### What you should do
Among the lines below, restate word for word only those from the line with "НАУКА И ТЕХНИКА" through the line with "Comparar Cloudways", with both end lines kept.

━━ Given entries ━━

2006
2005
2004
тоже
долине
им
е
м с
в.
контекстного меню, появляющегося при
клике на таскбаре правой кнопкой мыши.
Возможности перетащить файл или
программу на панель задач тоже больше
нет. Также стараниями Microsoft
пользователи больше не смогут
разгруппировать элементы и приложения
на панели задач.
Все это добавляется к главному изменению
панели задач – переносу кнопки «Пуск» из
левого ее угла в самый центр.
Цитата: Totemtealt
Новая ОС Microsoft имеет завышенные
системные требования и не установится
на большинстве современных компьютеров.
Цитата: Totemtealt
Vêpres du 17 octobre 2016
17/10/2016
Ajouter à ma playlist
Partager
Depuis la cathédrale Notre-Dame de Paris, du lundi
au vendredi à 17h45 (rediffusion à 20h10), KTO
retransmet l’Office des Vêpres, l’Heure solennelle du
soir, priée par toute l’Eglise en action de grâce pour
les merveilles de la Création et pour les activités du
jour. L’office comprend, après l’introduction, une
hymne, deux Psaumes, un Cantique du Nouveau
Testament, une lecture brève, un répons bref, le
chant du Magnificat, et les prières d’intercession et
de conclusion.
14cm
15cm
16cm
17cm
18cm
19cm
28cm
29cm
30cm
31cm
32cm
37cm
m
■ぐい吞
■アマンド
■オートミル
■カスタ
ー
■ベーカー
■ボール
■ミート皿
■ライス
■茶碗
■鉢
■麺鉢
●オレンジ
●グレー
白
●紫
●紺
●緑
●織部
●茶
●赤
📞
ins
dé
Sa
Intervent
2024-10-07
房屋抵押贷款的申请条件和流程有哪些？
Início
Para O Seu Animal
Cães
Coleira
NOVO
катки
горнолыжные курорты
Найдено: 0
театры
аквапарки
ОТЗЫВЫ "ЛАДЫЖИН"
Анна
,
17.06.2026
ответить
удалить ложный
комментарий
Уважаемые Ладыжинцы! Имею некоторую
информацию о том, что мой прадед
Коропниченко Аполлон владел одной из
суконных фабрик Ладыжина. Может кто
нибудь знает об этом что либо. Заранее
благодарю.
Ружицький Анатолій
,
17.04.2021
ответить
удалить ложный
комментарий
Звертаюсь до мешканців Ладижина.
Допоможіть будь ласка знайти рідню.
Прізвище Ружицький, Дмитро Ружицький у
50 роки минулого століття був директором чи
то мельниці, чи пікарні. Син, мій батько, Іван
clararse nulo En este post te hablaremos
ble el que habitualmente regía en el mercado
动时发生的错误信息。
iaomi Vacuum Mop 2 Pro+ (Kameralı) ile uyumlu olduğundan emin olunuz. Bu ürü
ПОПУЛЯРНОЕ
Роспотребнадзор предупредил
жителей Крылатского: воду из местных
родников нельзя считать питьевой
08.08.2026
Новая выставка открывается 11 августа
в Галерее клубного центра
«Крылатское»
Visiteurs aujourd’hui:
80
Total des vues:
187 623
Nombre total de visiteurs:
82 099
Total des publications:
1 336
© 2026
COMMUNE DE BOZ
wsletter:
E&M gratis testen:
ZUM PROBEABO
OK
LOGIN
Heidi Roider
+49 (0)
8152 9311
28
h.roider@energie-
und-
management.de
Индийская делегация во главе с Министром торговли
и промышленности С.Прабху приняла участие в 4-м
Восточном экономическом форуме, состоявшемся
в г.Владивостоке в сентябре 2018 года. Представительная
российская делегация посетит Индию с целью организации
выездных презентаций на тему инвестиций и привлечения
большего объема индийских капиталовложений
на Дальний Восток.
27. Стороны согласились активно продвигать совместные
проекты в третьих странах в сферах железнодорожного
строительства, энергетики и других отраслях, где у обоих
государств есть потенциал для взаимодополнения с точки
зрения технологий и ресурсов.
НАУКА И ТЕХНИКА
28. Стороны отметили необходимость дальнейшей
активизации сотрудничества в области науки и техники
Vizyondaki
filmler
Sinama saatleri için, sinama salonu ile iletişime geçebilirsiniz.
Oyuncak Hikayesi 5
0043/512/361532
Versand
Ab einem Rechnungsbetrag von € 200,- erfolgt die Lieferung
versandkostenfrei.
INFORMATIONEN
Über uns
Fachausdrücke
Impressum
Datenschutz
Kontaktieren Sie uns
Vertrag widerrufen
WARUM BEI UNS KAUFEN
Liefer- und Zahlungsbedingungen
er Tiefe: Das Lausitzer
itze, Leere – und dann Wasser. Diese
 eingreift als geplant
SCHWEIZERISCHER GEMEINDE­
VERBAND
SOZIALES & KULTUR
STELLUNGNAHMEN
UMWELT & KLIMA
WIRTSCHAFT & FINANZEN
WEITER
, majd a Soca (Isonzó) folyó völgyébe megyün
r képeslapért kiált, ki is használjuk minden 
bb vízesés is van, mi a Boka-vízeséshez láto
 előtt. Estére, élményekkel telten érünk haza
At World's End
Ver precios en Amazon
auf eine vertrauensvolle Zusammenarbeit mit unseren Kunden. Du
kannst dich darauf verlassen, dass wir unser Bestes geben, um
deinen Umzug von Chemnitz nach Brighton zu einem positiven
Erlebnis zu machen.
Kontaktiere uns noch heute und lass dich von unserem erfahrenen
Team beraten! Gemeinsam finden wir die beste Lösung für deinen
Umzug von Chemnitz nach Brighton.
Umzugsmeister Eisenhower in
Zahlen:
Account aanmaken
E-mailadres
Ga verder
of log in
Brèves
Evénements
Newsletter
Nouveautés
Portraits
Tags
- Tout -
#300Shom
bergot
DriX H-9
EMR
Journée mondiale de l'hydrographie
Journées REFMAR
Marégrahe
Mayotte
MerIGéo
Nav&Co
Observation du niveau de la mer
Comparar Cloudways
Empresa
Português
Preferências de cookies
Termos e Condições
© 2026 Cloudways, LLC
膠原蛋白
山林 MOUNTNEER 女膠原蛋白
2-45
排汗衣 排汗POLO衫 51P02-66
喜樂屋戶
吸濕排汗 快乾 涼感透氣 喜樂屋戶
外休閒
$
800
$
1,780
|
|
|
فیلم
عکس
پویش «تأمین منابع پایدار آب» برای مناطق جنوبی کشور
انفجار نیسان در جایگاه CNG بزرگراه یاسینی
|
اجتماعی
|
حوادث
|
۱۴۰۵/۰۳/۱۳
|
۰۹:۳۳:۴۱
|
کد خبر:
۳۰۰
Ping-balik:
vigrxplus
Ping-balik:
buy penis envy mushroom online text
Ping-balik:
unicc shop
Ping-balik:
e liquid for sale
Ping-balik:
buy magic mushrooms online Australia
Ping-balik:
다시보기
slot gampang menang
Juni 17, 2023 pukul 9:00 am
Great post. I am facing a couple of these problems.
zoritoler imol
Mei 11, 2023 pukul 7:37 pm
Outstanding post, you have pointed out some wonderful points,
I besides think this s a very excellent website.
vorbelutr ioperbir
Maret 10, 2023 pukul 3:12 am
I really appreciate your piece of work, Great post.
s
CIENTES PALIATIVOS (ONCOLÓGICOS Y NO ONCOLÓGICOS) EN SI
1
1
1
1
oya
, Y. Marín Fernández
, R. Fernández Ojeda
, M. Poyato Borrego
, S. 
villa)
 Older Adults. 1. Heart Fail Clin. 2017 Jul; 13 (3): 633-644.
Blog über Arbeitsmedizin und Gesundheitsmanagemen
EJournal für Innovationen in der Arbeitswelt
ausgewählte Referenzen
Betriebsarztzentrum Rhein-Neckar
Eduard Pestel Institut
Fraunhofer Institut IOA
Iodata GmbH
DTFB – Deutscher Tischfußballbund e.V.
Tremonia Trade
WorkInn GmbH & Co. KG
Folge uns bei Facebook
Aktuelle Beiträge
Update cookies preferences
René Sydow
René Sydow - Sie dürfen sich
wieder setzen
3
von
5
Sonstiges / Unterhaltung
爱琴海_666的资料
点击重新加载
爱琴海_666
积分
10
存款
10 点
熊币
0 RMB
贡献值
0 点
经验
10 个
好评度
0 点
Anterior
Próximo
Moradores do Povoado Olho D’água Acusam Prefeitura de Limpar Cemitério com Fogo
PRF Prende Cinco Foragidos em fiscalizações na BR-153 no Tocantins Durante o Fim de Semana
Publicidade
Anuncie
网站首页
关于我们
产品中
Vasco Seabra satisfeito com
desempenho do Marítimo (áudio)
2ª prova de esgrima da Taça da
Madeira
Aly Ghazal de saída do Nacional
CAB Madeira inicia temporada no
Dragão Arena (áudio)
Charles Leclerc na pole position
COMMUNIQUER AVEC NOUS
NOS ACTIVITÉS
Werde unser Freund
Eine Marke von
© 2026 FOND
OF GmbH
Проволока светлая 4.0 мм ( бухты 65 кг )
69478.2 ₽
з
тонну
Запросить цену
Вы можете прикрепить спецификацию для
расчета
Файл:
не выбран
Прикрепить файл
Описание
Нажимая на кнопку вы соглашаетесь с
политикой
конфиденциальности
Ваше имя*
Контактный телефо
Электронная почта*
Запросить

━━━

### Finished exercise
НАУКА И ТЕХНИКА
28. Стороны отметили необходимость дальнейшей
активизации сотрудничества в области науки и техники
Vizyondaki
filmler
Sinama saatleri için, sinama salonu ile iletişime geçebilirsiniz.
Oyuncak Hikayesi 5
0043/512/361532
Versand
Ab einem Rechnungsbetrag von € 200,- erfolgt die Lieferung
versandkostenfrei.
INFORMATIONEN
Über uns
Fachausdrücke
Impressum
Datenschutz
Kontaktieren Sie uns
Vertrag widerrufen
WARUM BEI UNS KAUFEN
Liefer- und Zahlungsbedingungen
er Tiefe: Das Lausitzer
itze, Leere – und dann Wasser. Diese
 eingreift als geplant
SCHWEIZERISCHER GEMEINDE­
VERBAND
SOZIALES & KULTUR
STELLUNGNAHMEN
UMWELT & KLIMA
WIRTSCHAFT & FINANZEN
WEITER
, majd a Soca (Isonzó) folyó völgyébe megyün
r képeslapért kiált, ki is használjuk minden 
bb vízesés is van, mi a Boka-vízeséshez láto
 előtt. Estére, élményekkel telten érünk haza
At World's End
Ver precios en Amazon
auf eine vertrauensvolle Zusammenarbeit mit unseren Kunden. Du
kannst dich darauf verlassen, dass wir unser Bestes geben, um
deinen Umzug von Chemnitz nach Brighton zu einem positiven
Erlebnis zu machen.
Kontaktiere uns noch heute und lass dich von unserem erfahrenen
Team beraten! Gemeinsam finden wir die beste Lösung für deinen
Umzug von Chemnitz nach Brighton.
Umzugsmeister Eisenhower in
Zahlen:
Account aanmaken
E-mailadres
Ga verder
of log in
Brèves
Evénements
Newsletter
Nouveautés
Portraits
Tags
- Tout -
#300Shom
bergot
DriX H-9
EMR
Journée mondiale de l'hydrographie
Journées REFMAR
Marégrahe
Mayotte
MerIGéo
Nav&Co
Observation du niveau de la mer
Comparar Cloudways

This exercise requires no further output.